Let's $F$ be a field. What is $\operatorname{Spec}(F)$? I know that $\operatorname{Spec}(R)$ for ring $R$ is the set of prime ideals of $R$. But field doesn't have any non-trivial ideals.

Thanks a lot!


As you say $\mathrm{Spec}(R)$ is defined to be the set of all prime ideals of $R$. If $R$ is a field, the only proper ideal is $0$ hence you get $\mathrm{Spec}(F) = \{0\}$.

It gets more interesting if your space is a ring that is not a field, like for example $R = \mathbb Z$. Then you can endow it with the following topology: each closed set in the space corresponds to an ideal $J$ of $R$, defined as $C(J) = \{ p \mid p \text{ a prime ideal of } R \text{ such that } J \subset p\}$.

Now what does $\mathrm{Spec}(\mathbb Z)$ endowed with this topology look like? Well, first of all, the points in our space correspond to prime ideals and since $\mathbb Z$ is a principal ideal domain, each point looks like $p\mathbb Z$. Note that the zero ideal $\{0\}$ is prime if and only if the ring is an integral domain, so in this case, zero is also a point in our space.

Next we want to know what closed sets look like. For this, let's stick a prime ideal into $C(\cdot)$ and see what comes out: $C(p\mathbb Z) = \{ p \mathbb Z \}$ which means, every singleton set in our space is closed.

Now what are the closed sets corresponding to non-prime ideals? Well, $n$ has only a finite number of prime divisors and each point in $C(n\mathbb Z)$ corresponds to a divisor of $n$: $C(n\mathbb Z) = \{ p \mathbb Z \mid p \mathbb Z \text{ a prime ideal containing } n \mathbb Z \}$.

Now we know that all closed sets are finite.

Edit (I apologise for the blunder kindly pointed out by Rene and t.b.)

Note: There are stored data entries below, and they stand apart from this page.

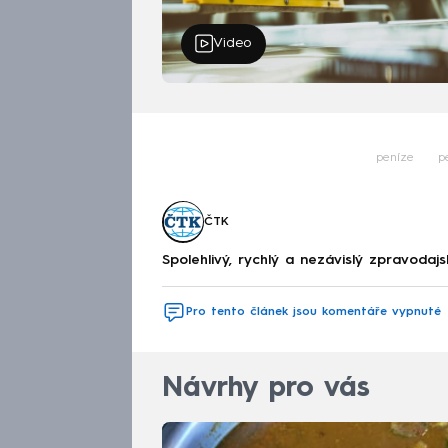
Video
peníze
p
ČTK
Spolehlivý, rychlý a nezávislý zpravodajs
Pro tento článek jsou komentáře vypnuté
Návrhy pro vás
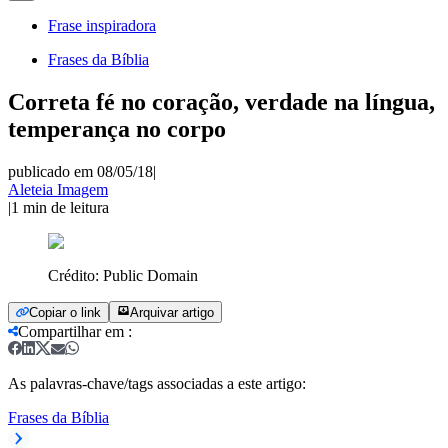
Frase inspiradora
Frases da Bíblia
Correta fé no coração, verdade na língua,
temperança no corpo
publicado em 08/05/18
|
Aleteia Imagem
|
1
min de leitura
Crédito:
Public Domain
Copiar o link
Arquivar artigo
Compartilhar em
:
As palavras-chave/tags associadas a este artigo:
Frases da Bíblia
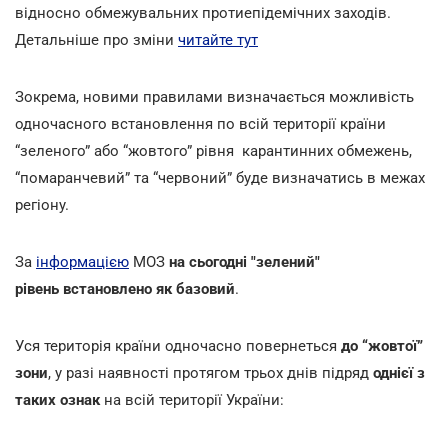
відносно обмежувальних протиепідемічних заходів.
Детальніше про зміни
читайте тут
Зокрема, новими правилами визначається можливість
одночасного встановлення по всій території країни
“зеленого” або “жовтого” рівня карантинних обмежень,
“помаранчевий” та “червоний” буде визначатись в межах
регіону.
За
інформацією
МОЗ
на сьогодні "зелений"
рівень встановлено як базовий
.
Уся територія країни одночасно повернеться
до “жовтої”
зони
, у разі наявності протягом трьох днів підряд
однієї з
таких ознак
на всій території України:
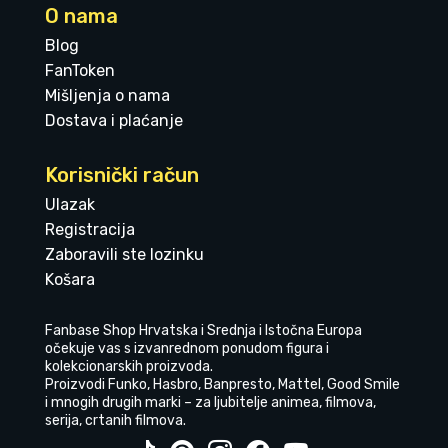
O nama
Blog
FanToken
Mišljenja o nama
Dostava i plaćanje
Korisnički račun
Ulazak
Registracija
Zaboravili ste lozinku
Košara
Fanbase Shop Hrvatska i Srednja i Istočna Europa
očekuje vas s izvanrednom ponudom figura i
kolekcionarskih proizvoda.
Proizvodi Funko, Hasbro, Banpresto, Mattel, Good Smile
i mnogih drugih marki – za ljubitelje animea, filmova,
serija, crtanih filmova.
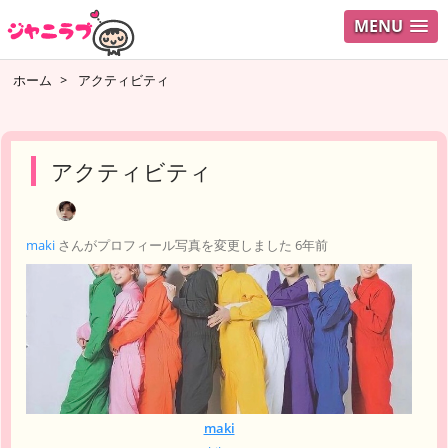
MENU
ログイ
ホーム
>
アクティビティ
ユーザ
検索
アクティビティ
maki
さんがプロフィール写真を変更しました
6年前
maki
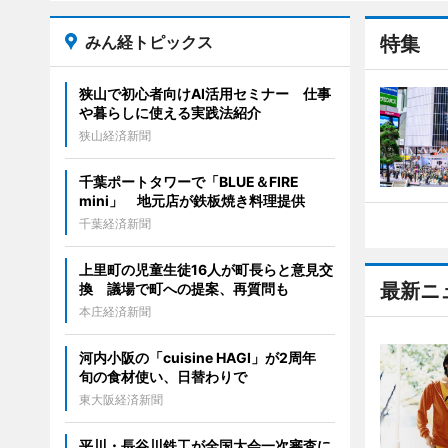
みん経トピックス
特集
狭山で初心者向けAI活用セミナー 仕事
や暮らしに使える実践法紹介
狭山経済新聞
千葉ポートタワーで「BLUE＆FIRE
mini」 地元店が鉄板焼き料理提供
千葉経済新聞
上里町の児童生徒16人が町長らと意見交
最新ニ
換 議場で町への提案、再質問も
本庄経済新聞
河内小阪の「cuisine HAGI」が2周年
旬の食材使い、日替わりで
東大阪経済新聞
平川・長谷川鉄工が全国大会一次審査に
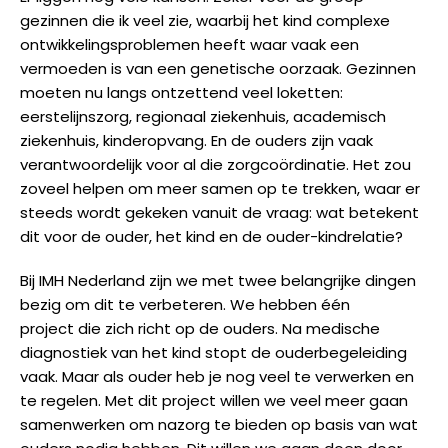
gezinnen die ik veel zie, waarbij het kind complexe
ontwikkelingsproblemen heeft waar vaak een
vermoeden is van een genetische oorzaak. Gezinnen
moeten nu langs ontzettend veel loketten:
eerstelijnszorg, regionaal ziekenhuis, academisch
ziekenhuis, kinderopvang. En de ouders zijn vaak
verantwoordelijk voor al die zorgcoördinatie. Het zou
zoveel helpen om meer samen op te trekken, waar er
steeds wordt gekeken vanuit de vraag: wat betekent
dit voor de ouder, het kind en de ouder-kindrelatie?
Bij IMH Nederland zijn we met twee belangrijke dingen
bezig om dit te verbeteren. We hebben één
project die zich richt op de ouders. Na medische
diagnostiek van het kind stopt de ouderbegeleiding
vaak. Maar als ouder heb je nog veel te verwerken en
te regelen. Met dit project willen we veel meer gaan
samenwerken om nazorg te bieden op basis van wat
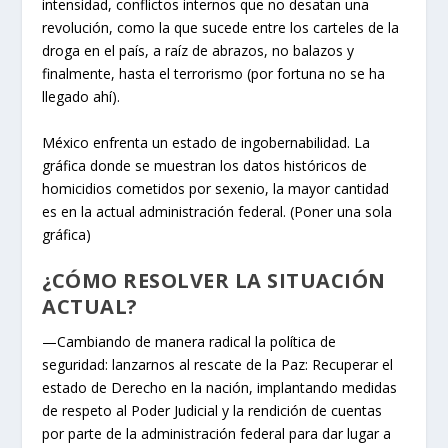
intensidad, conflictos internos que no desatan una
revolución, como la que sucede entre los carteles de la
droga en el país, a raíz de abrazos, no balazos y
finalmente, hasta el terrorismo (por fortuna no se ha
llegado ahí).
México enfrenta un estado de ingobernabilidad. La
gráfica donde se muestran los datos históricos de
homicidios cometidos por sexenio, la mayor cantidad
es en la actual administración federal. (Poner una sola
gráfica)
¿CÓMO RESOLVER LA SITUACIÓN
ACTUAL?
—Cambiando de manera radical la política de
seguridad: lanzarnos al rescate de la Paz: Recuperar el
estado de Derecho en la nación, implantando medidas
de respeto al Poder Judicial y la rendición de cuentas
por parte de la administración federal para dar lugar a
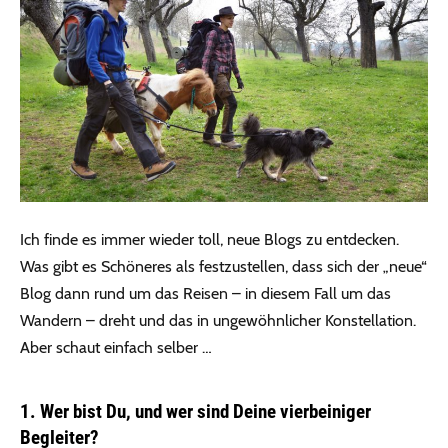
Ich finde es immer wieder toll, neue Blogs zu entdecken.
Was gibt es Schöneres als festzustellen, dass sich der „neue“
Blog dann rund um das Reisen – in diesem Fall um das
Wandern – dreht und das in ungewöhnlicher Konstellation.
Aber schaut einfach selber …
1. Wer bist Du, und wer sind Deine vierbeiniger
Begleiter?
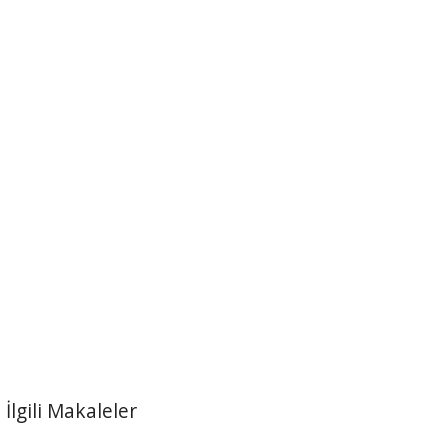
İlgili Makaleler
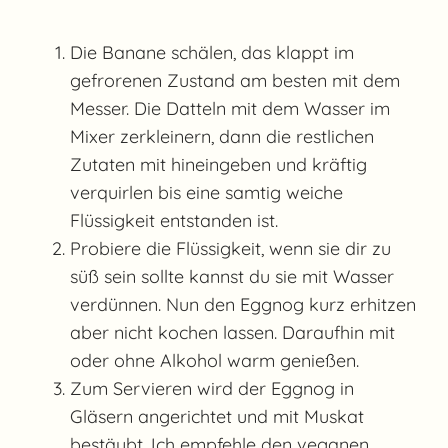
Die Banane schälen, das klappt im
gefrorenen Zustand am besten mit dem
Messer. Die Datteln mit dem Wasser im
Mixer zerkleinern, dann die restlichen
Zutaten mit hineingeben und kräftig
verquirlen bis eine samtig weiche
Flüssigkeit entstanden ist.
Probiere die Flüssigkeit, wenn sie dir zu
süß sein sollte kannst du sie mit Wasser
verdünnen. Nun den Eggnog kurz erhitzen
aber nicht kochen lassen. Daraufhin mit
oder ohne Alkohol warm genießen.
Zum Servieren wird der Eggnog in
Gläsern angerichtet und mit Muskat
bestäubt. Ich empfehle den veganen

You need to be careful about what open sets, i.e. complements of closed sets look like. You can easily trick yourself into believing that since a set is closed if and only if it's finite, $\mathrm{Spec}(\mathbb Z)$ has the cofinite topology. But this is false. To see this note that if we indeed had the cofinite topology, $\mathrm{Spec}(\mathbb Z) \setminus \{\langle 0 \rangle \}$ would be open. But for this to be true, $\langle 0 \rangle$ would have to be closed which means that we would have to have an ideal $I$ in $\mathbb Z$ such that the only prime ideal it is contained in is $\langle 0 \rangle$. But this implies that $I = \langle 0 \rangle$ which implies that $I$ is contained in every prime ideal. Hence there is no ideal $I$ such that $C(I) = \{ \langle 0 \rangle \}$.

As pointed out in Rene's answer, it boils down to all open sets contain zero since the complement of a closed set, $C(n\mathbb Z)^c$, is all prime ideals contained in $n \mathbb Z$ which always includes zero since we're in an integral domain so that the zero ideal is prime.


$Spec(Z)$ does not have the cofinite topology. The non-empty open sets are precisely the cofinite sets that contain the zero ideal.